Employers are not required to answer ICE questions during a worksite raid, and they should not consent to ICE agents speaking to the employees on the premises. If, during a worksite raid, ICE discovers unauthorized workers at the site, they may arrest and detain them.
At the conclusion of a raid, ICE agents should leave an inventory of the property they seized and a list of employees arrested. If an employee cannot prove that he or she is legally in the United States, the ICE agents may take them to a detention center and detain them. The employer should obtain from the ICE agents the contact information of the ICE detention center where the employees will be held and request contact information for other detention centers where the employees may be transferred. The employer should consult with an attorney and decide whether to help arrange for counsel to represent an employee or assist with posting bail. If an employer wishes to assist with an attorney, separate counsel is best since a conflict of interest between employee and employer can arise. The employer should contact the employee’s family regarding their detention and pay the employee any wages owed.

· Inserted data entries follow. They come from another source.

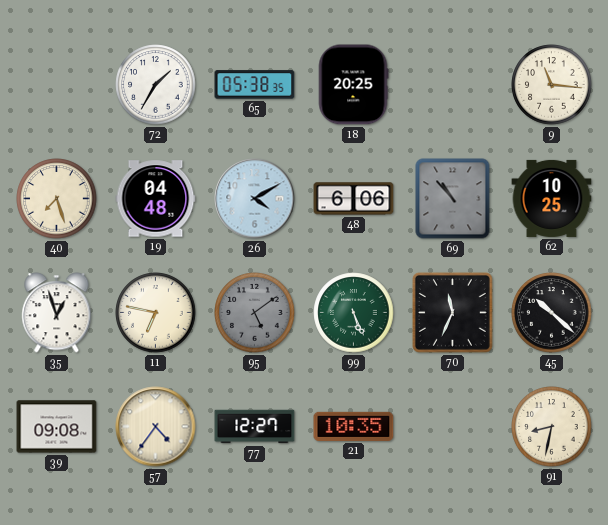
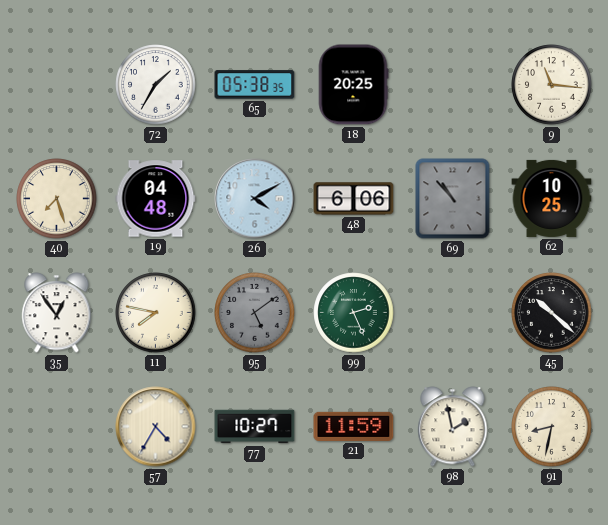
35: 12:57 -> 12:54
11: 6:47 -> 7:47
99: 5:26 -> 2:26
70: 11:34 -> none
39: 09:08 -> none
57: 4:36 -> 4:35
77: 12:27 -> 10:27
21: 10:35 -> 11:59
98: none -> 1:58
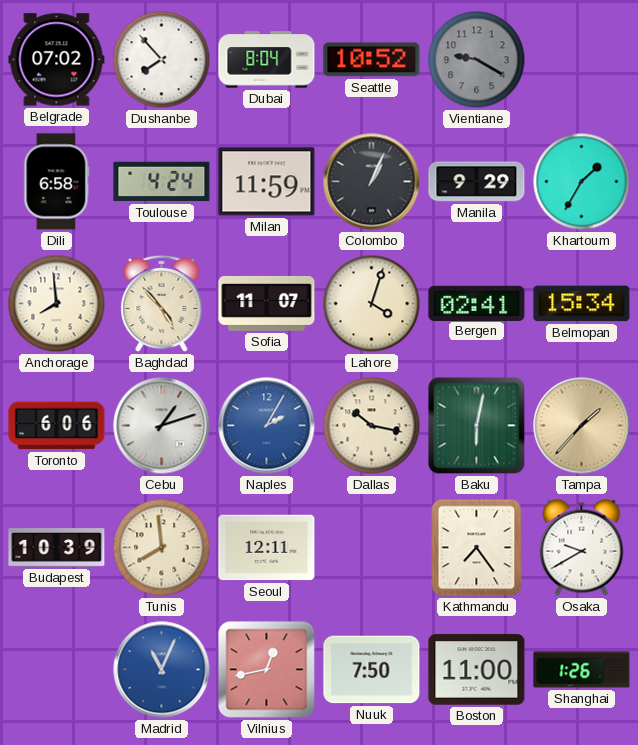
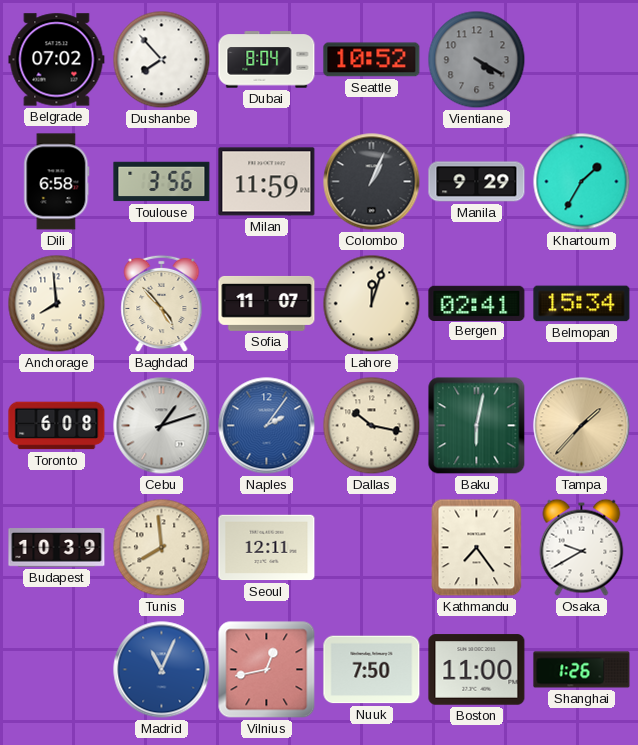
Vientiane: 9:20 -> 4:20
Toulouse: 4:24 -> 3:56
Lahore: 4:03 -> 12:03
Toronto: 6:06 -> 6:08
Naples: 2:05 -> 2:06
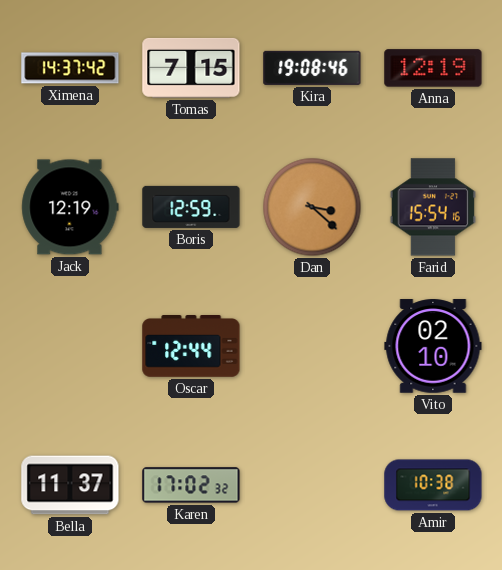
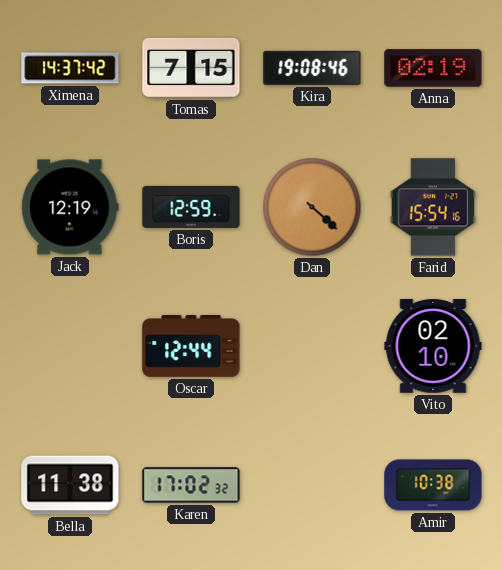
Anna: 12:19 -> 02:19
Dan: 3:22 -> 4:22
Bella: 11:37 -> 11:38
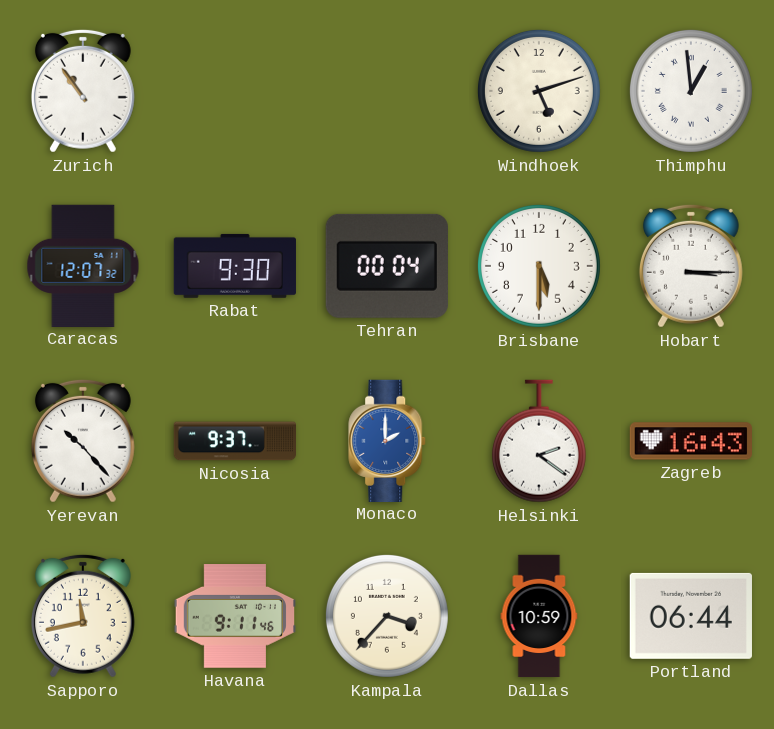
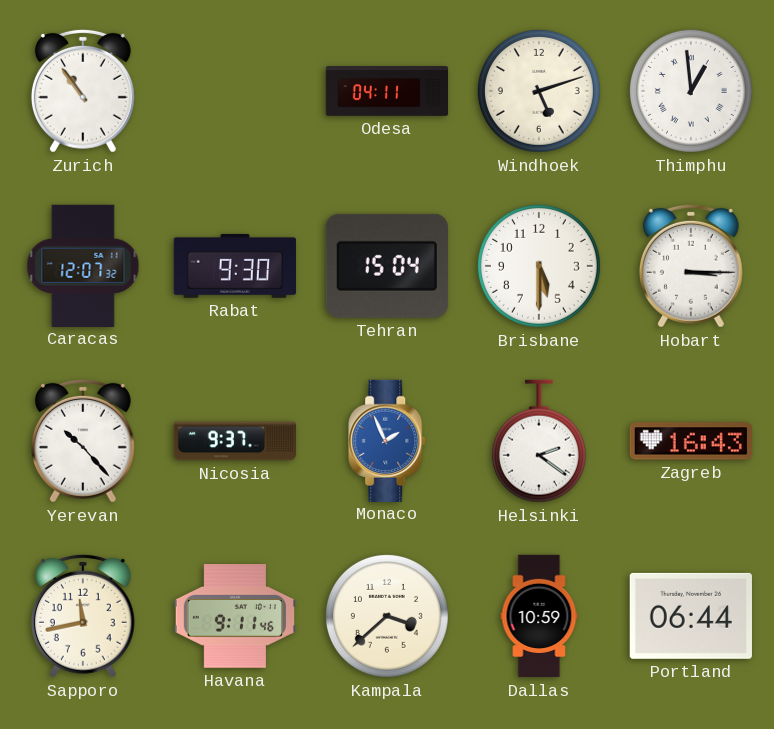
Odesa: none -> 04:11
Tehran: 00:04 -> 15:04
Monaco: 2:00 -> 1:56
Kampala: 3:37 -> 3:38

If media representatives appear during a raid, an employer is not obligated to allow them to enter the premises. Employers should have a public relations/ media plan for such events and consider media training for the spokesperson in case this situation arises. Frequently, owners designate their attorney as the spokesperson for the business.
The business should have already consulted legal counsel and prepared a plan. Receptionists or front desk staff should know who to contact immediately if ICE agents arrive. An employer certainly may request their attorney to go to the business, but should not expect ICE to wait for the attorney’s arrival.
Conclusion
Again, being prepared before an incident occurs is the best course of action for all employers and employees. One way to prepare for either an audit or a raid is to conduct an internal audit through an outside human resource consultant or an attorney. These internal audits review information and check compliance just as an ICE audit would do. Employers can take corrective action for any irregularities found during the internal audit. The E-Verify system is a useful tool for conducting an internal audit.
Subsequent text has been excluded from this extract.